I DUBBI SUL TESTIMONE
Nel 2017 l’avvocato Mauro Trogu, che difende Zuncheddu avvia le indagini difensive. Due anni dopo, presenta i riassunti in una bozza di richiesta di revisione, al Procuratore generale presso la Corte d’Appello di Cagliari e al Comando provinciale dei carabinieri di Cagliari, chiedendo l’avvio di nuove indagini per accertare se si potessero individuare altri responsabili degli omicidi per cui era stato condannato Beniamino Zuncheddu. È il 2019 quando le verifiche ripartono e la pg Francesca Nanni decide di risentire Pinna che conferma al magistrato le accuse nei confronti di Zuncheddu. Ma quando poi, quando torna in macchina l’uomo, che non sa di essere intercettato, dice, in sardo, alla moglie: «Mi volevano far dire che Marieddu (il poliziotto) mi ha fatto vedere la fotografia prima. Loro hanno capito che è veramente così, ed è la verità». A questo punto la pg Nanni si convince dell’innocenza di Beniamino Zuncheddu e inoltra alla Corte d’Appello di Roma un’articolata richiesta di revisione così il caso finisce a Roma. Viene concesso un nuovo dibattimento. Il pg romano Francesco Piantoni chiede alla Corte revisione. Ma il tempo trascorre invano, la Corte ordina una perizia sulle intercettazioni in sardo, in tutto sei. Trascorrono sei mesi, ma il lavoro del perito viene ritenuto insufficiente. Si decide intanto che le intercettazioni da esaminare sono 30. E viene incaricato un tecnico per la traduzione delle conversazioni intercettate che scagionerebbero Zuncheddu. Il deposito avviene nel novembre del 2022. Intanto la Corte respinge la richiesta di sospensione della pena avanzata dal legale. E per liberare Beniamino Zuncheddu è stata anche presentata la richiesta di grazia al Capo dello Stato.
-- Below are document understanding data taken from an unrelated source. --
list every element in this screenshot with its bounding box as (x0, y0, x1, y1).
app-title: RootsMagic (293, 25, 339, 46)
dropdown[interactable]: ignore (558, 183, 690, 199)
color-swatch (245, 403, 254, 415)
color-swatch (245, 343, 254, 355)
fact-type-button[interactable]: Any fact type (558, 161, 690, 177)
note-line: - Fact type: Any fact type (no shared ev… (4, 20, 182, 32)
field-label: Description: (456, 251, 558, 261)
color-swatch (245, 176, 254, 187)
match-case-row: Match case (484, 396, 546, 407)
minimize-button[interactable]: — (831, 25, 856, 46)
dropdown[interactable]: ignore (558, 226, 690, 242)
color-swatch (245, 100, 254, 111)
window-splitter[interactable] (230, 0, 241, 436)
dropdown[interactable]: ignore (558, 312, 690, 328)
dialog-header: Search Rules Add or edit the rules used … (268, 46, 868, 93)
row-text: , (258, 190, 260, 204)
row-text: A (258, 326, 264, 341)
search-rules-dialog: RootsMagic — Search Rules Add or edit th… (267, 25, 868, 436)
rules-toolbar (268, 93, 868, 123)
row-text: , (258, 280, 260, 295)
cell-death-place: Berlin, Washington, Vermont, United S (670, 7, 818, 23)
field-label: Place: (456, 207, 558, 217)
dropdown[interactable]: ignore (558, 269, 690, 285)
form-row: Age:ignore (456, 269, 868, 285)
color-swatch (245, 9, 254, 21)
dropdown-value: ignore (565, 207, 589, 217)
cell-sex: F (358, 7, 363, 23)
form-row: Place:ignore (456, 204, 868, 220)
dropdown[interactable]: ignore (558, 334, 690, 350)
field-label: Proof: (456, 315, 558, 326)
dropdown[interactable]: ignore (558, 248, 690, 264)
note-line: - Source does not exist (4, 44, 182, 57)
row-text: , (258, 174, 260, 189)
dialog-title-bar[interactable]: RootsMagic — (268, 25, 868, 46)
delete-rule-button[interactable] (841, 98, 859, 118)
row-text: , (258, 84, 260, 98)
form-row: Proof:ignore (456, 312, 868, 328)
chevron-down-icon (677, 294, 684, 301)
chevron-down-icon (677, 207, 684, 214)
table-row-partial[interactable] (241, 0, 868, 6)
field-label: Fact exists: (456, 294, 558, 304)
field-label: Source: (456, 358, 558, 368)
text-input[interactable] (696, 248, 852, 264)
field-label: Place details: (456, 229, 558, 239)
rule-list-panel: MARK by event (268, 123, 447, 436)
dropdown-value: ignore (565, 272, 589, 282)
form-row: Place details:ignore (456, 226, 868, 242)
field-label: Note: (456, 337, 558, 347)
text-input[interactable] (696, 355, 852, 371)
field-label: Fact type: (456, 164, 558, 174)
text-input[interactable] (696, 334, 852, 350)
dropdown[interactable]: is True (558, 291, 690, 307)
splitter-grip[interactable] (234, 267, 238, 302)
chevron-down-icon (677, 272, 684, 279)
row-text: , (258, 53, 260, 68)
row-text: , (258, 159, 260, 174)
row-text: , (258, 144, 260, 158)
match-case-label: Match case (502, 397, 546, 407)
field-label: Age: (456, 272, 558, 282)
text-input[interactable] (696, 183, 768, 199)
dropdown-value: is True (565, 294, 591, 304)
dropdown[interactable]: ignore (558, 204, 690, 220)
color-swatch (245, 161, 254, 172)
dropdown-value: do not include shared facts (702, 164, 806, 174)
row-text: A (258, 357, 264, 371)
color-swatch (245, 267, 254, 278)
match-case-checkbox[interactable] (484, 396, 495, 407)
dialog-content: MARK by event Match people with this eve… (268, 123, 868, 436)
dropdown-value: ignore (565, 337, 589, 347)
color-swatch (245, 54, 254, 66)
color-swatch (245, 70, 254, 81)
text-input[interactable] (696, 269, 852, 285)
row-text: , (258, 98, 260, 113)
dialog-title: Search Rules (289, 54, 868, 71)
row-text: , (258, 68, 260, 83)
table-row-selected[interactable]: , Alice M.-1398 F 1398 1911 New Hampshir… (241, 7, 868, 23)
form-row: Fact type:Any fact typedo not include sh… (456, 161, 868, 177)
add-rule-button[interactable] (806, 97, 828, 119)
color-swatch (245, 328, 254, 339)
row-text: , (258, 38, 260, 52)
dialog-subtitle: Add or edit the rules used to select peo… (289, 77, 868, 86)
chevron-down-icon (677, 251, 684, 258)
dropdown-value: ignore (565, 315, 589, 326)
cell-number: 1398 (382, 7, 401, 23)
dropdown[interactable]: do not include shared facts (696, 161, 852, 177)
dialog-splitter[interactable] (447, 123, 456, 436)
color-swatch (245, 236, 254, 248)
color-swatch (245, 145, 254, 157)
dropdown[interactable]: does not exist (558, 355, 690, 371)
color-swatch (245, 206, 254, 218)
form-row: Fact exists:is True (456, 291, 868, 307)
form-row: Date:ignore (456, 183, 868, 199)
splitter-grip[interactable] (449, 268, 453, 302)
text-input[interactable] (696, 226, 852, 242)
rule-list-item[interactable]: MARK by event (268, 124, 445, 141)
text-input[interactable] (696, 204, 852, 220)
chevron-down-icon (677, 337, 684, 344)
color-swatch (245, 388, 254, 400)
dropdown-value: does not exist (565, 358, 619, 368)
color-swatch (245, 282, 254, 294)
Ieri davanti a piazzale Clodio è andata in scena una manifestazione organizzata dal partito Radicale. Presenti Irene Testa, garante dei detenuti in Sardegna, l’avvocato Mauro Trogu, il sindaco di Burcei, Simone Monni, e Gaia Tortora, la figlia di Enzo, simbolo delle vittime della giustizia che sbaglia. «Siamo fiduciosi - ha commentato Irene Testa - la prossima udienza sarà cruciale e siamo sicuri che tutto si svolgerà in tempi rapidi». «Sono già quattro anni che siamo in attesa che la Corte si pronunci sulla scarcerazione di una persona, Beniamino, che è in carcere da oltre 30 anni. Tutti a Burcei sono convinti della sua innocenza. Aspettiamo che anche la giustizia italiana lo riconosca» ha commentato Monni.